Austin. Pause. Take a deep breath. Let it out slowly. You are
misunderstanding what has been discussed, and what has been
implemented. There is no need for panic.
What people are suggesting is a way to help them find missing
'end's in their code. At present, the error message is not particularly
helpful. It gives no indication of where the problem might be. So what
we have done is prototyped a way to guess where the error might be,
based on common patterns of indentation. That is all.
* It does not enforce, coerce, mandate, or even recommend any
particular indentation style.
* It does not alter the interpretation of any ruby program.
* It does not generate any messages unless the program fails to
parse, and only then in the case where a missing 'end' or '}' is
likely. In that case, all it does is add a list of line numbers
to the message (as warnings) indicating a small number of places
where the error might be.
When I am writing code, I will often do:
class Foo
def bar
: # some code here
p baz # a tracer to help me find a difficult bug
: # more code here
end
end
And you may freely continue to do so. No one is saying otherwise.
Your suggestion would force me to indent the tracer -- which I have
*purposefully* overridden the auto-formatting by vim to insert --
which leads me to the same idiocy that keeps me from Python as a first
point.
There are several interesting points to discuss here, but I fear
to raise them lest I upset you further. Perhaps later, once your main
concerns have been addressed.
Tracer code is too useful to be bound by people who don't use editors
that help them write their code through use of automatic indentation
and/or folding.
If you are using automation tools to help you write code presumably
you have other, better ways of localizing missing 'end's. So you would
never even see the warnings. If you (or others who code like you) would
like the messages to be helpful to them as well, I suspect there may be
a simple heuristic or two that would handle it. The indentation-reader
uses a _very_ loose definition of salience already, to accommodate the
wide range of styles found in the code I looked at.
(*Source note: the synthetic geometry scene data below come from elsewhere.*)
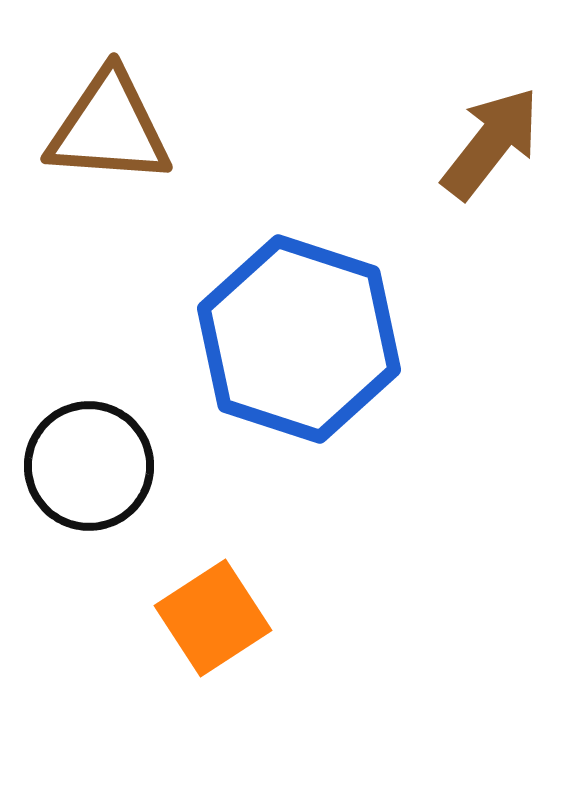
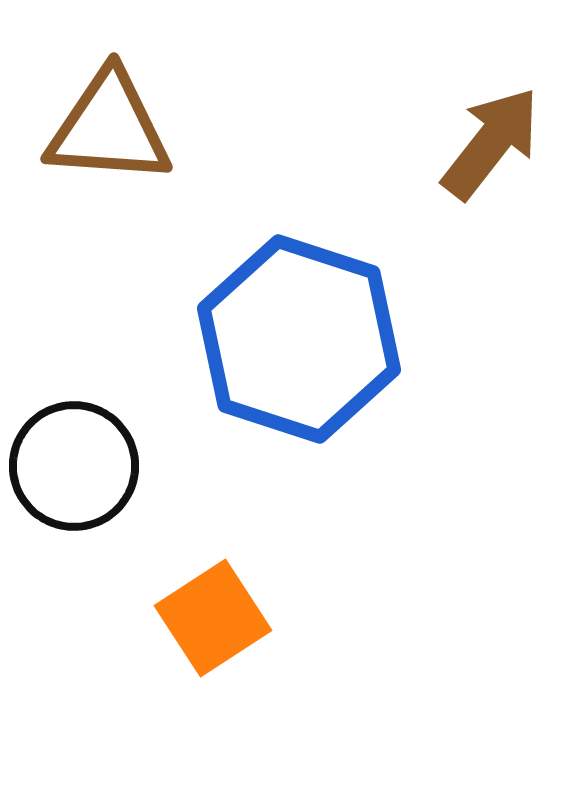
black circle: moved 15 px left
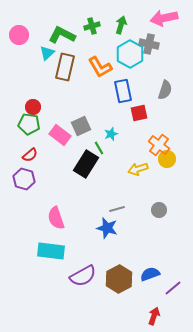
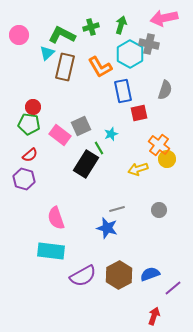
green cross: moved 1 px left, 1 px down
brown hexagon: moved 4 px up
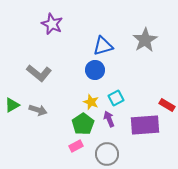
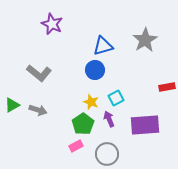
red rectangle: moved 18 px up; rotated 42 degrees counterclockwise
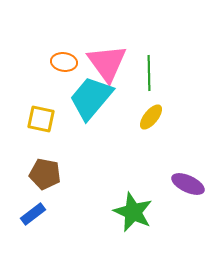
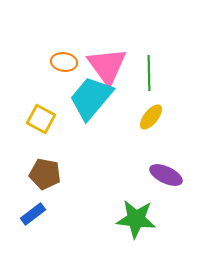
pink triangle: moved 3 px down
yellow square: rotated 16 degrees clockwise
purple ellipse: moved 22 px left, 9 px up
green star: moved 3 px right, 7 px down; rotated 18 degrees counterclockwise
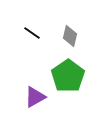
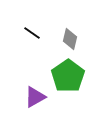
gray diamond: moved 3 px down
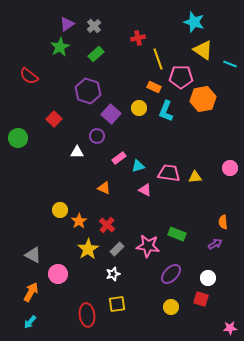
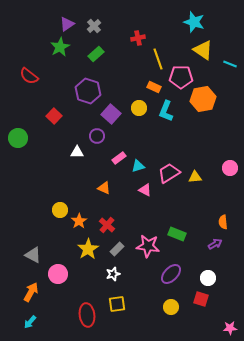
red square at (54, 119): moved 3 px up
pink trapezoid at (169, 173): rotated 40 degrees counterclockwise
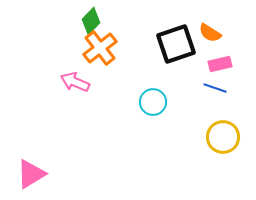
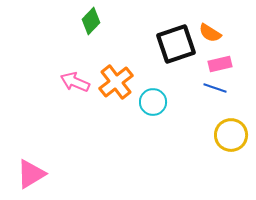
orange cross: moved 16 px right, 34 px down
yellow circle: moved 8 px right, 2 px up
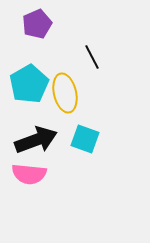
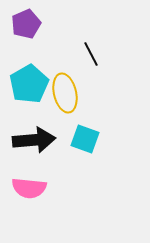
purple pentagon: moved 11 px left
black line: moved 1 px left, 3 px up
black arrow: moved 2 px left; rotated 15 degrees clockwise
pink semicircle: moved 14 px down
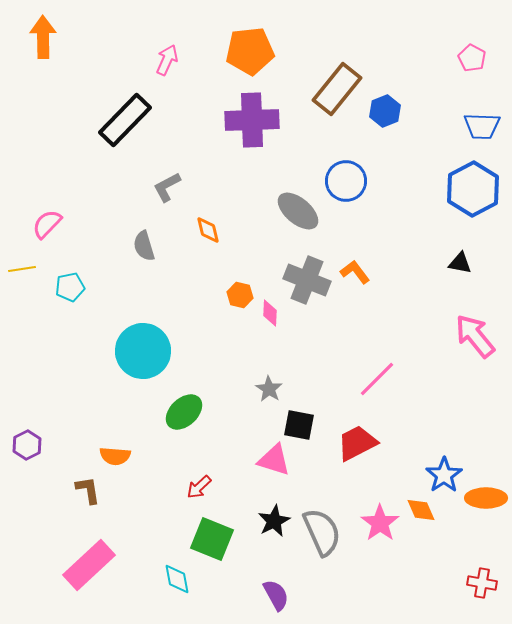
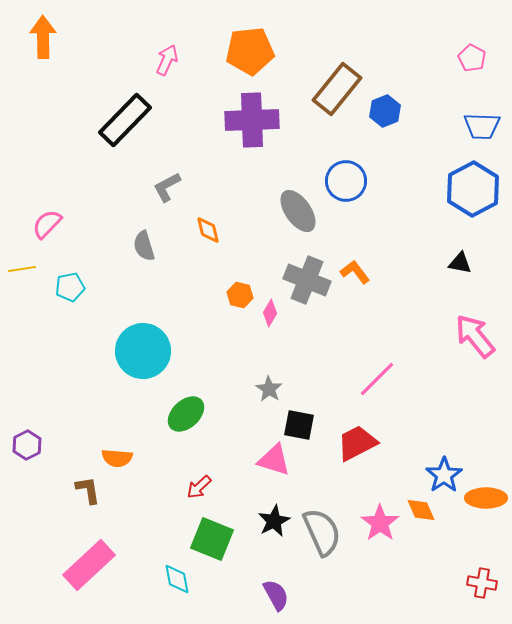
gray ellipse at (298, 211): rotated 15 degrees clockwise
pink diamond at (270, 313): rotated 28 degrees clockwise
green ellipse at (184, 412): moved 2 px right, 2 px down
orange semicircle at (115, 456): moved 2 px right, 2 px down
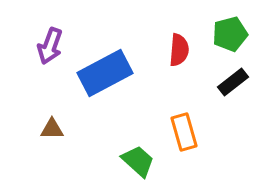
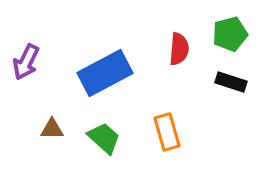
purple arrow: moved 24 px left, 16 px down; rotated 6 degrees clockwise
red semicircle: moved 1 px up
black rectangle: moved 2 px left; rotated 56 degrees clockwise
orange rectangle: moved 17 px left
green trapezoid: moved 34 px left, 23 px up
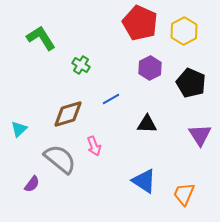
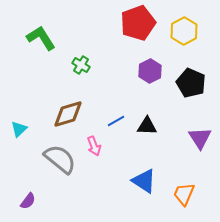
red pentagon: moved 2 px left; rotated 28 degrees clockwise
purple hexagon: moved 3 px down
blue line: moved 5 px right, 22 px down
black triangle: moved 2 px down
purple triangle: moved 3 px down
purple semicircle: moved 4 px left, 17 px down
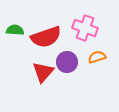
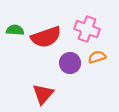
pink cross: moved 2 px right, 1 px down
purple circle: moved 3 px right, 1 px down
red triangle: moved 22 px down
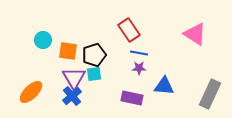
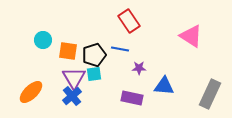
red rectangle: moved 9 px up
pink triangle: moved 4 px left, 2 px down
blue line: moved 19 px left, 4 px up
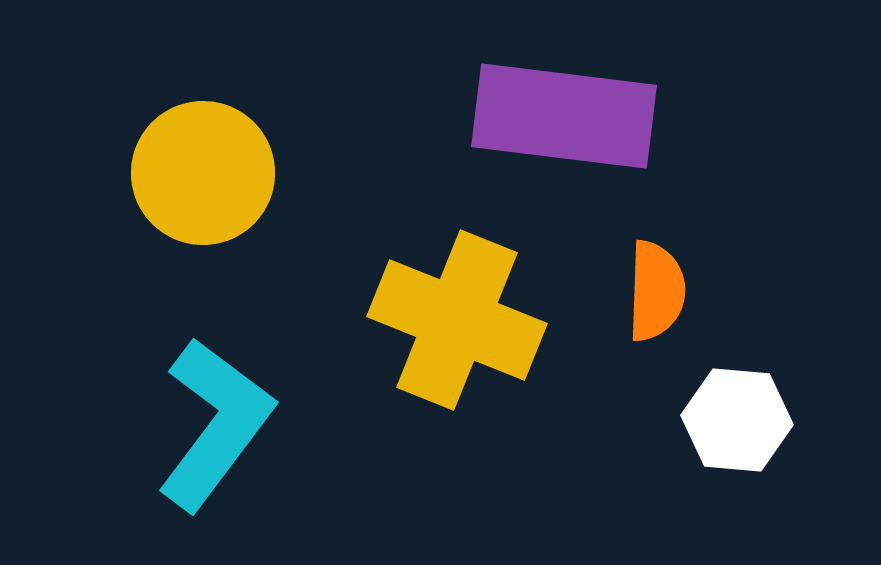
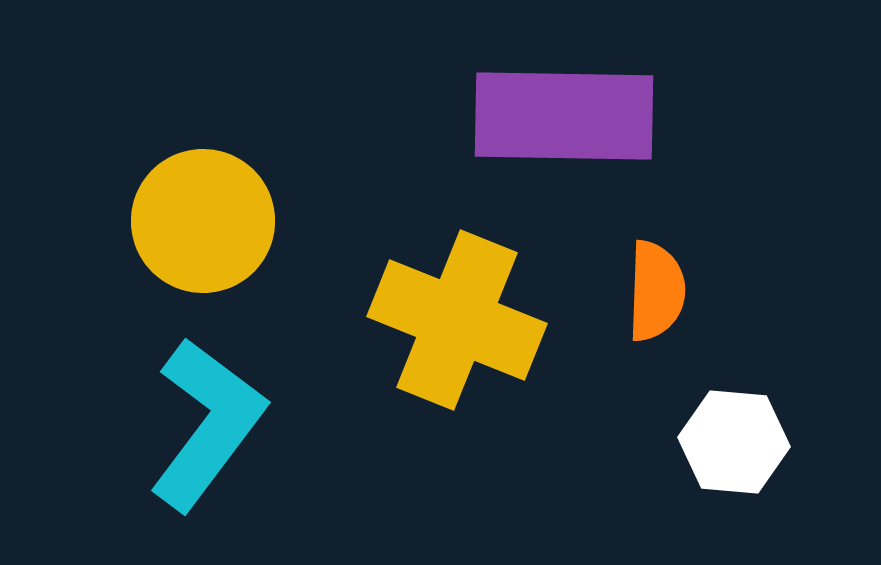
purple rectangle: rotated 6 degrees counterclockwise
yellow circle: moved 48 px down
white hexagon: moved 3 px left, 22 px down
cyan L-shape: moved 8 px left
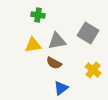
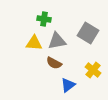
green cross: moved 6 px right, 4 px down
yellow triangle: moved 1 px right, 2 px up; rotated 12 degrees clockwise
blue triangle: moved 7 px right, 3 px up
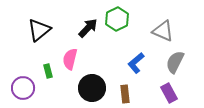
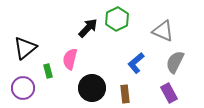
black triangle: moved 14 px left, 18 px down
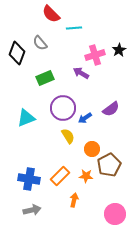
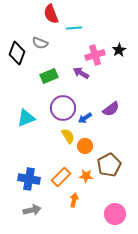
red semicircle: rotated 24 degrees clockwise
gray semicircle: rotated 28 degrees counterclockwise
green rectangle: moved 4 px right, 2 px up
orange circle: moved 7 px left, 3 px up
orange rectangle: moved 1 px right, 1 px down
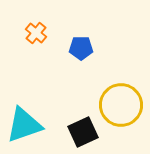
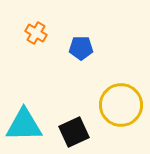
orange cross: rotated 10 degrees counterclockwise
cyan triangle: rotated 18 degrees clockwise
black square: moved 9 px left
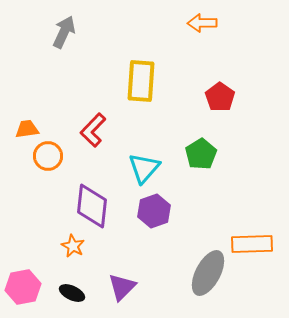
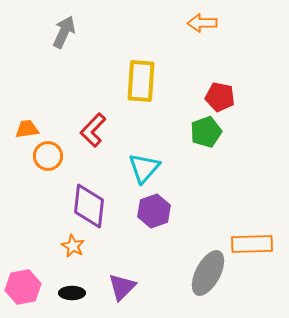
red pentagon: rotated 24 degrees counterclockwise
green pentagon: moved 5 px right, 22 px up; rotated 12 degrees clockwise
purple diamond: moved 3 px left
black ellipse: rotated 25 degrees counterclockwise
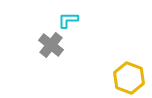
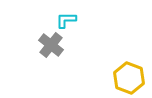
cyan L-shape: moved 2 px left
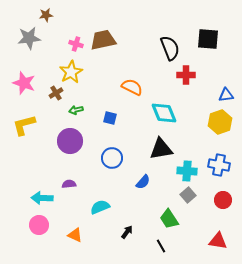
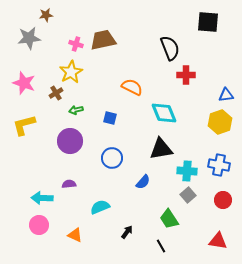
black square: moved 17 px up
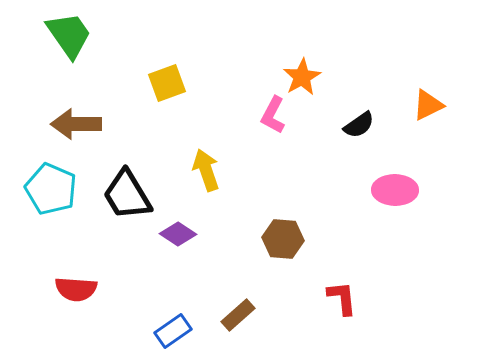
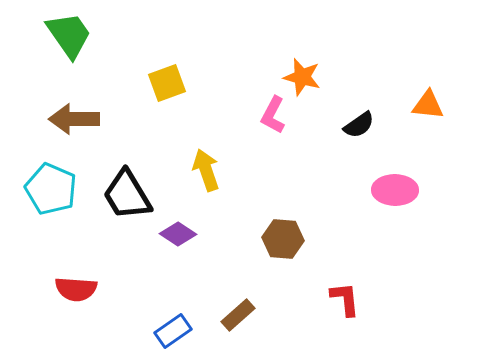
orange star: rotated 27 degrees counterclockwise
orange triangle: rotated 32 degrees clockwise
brown arrow: moved 2 px left, 5 px up
red L-shape: moved 3 px right, 1 px down
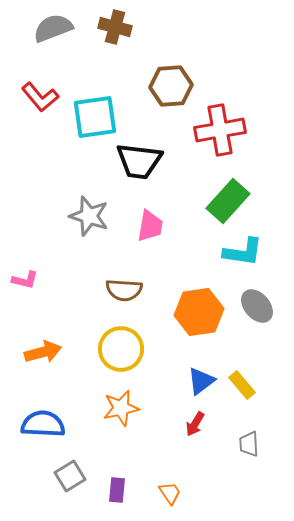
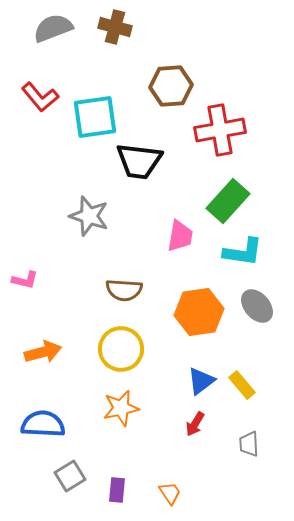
pink trapezoid: moved 30 px right, 10 px down
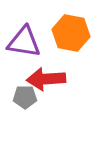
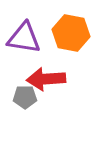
purple triangle: moved 4 px up
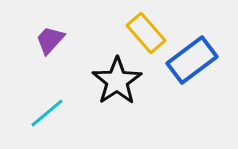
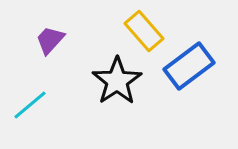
yellow rectangle: moved 2 px left, 2 px up
blue rectangle: moved 3 px left, 6 px down
cyan line: moved 17 px left, 8 px up
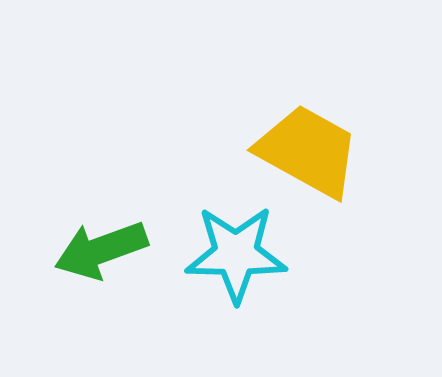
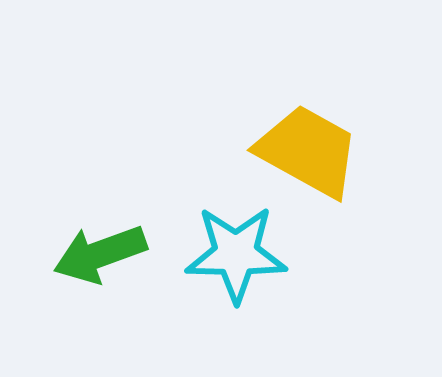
green arrow: moved 1 px left, 4 px down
This whole indentation-count idea is dumb.
I agree that the idea you are reacting to may be is dumb, or at
least ill advised in this context. But that is not the idea under
discussion. If possible, I would be interested in hearing your thoughts
on the actual idea, which is laid out here:
http://blade.nagaokaut.ac.jp/ruby/ruby-core/3486
(including a link to my first attempt at implementing such as system).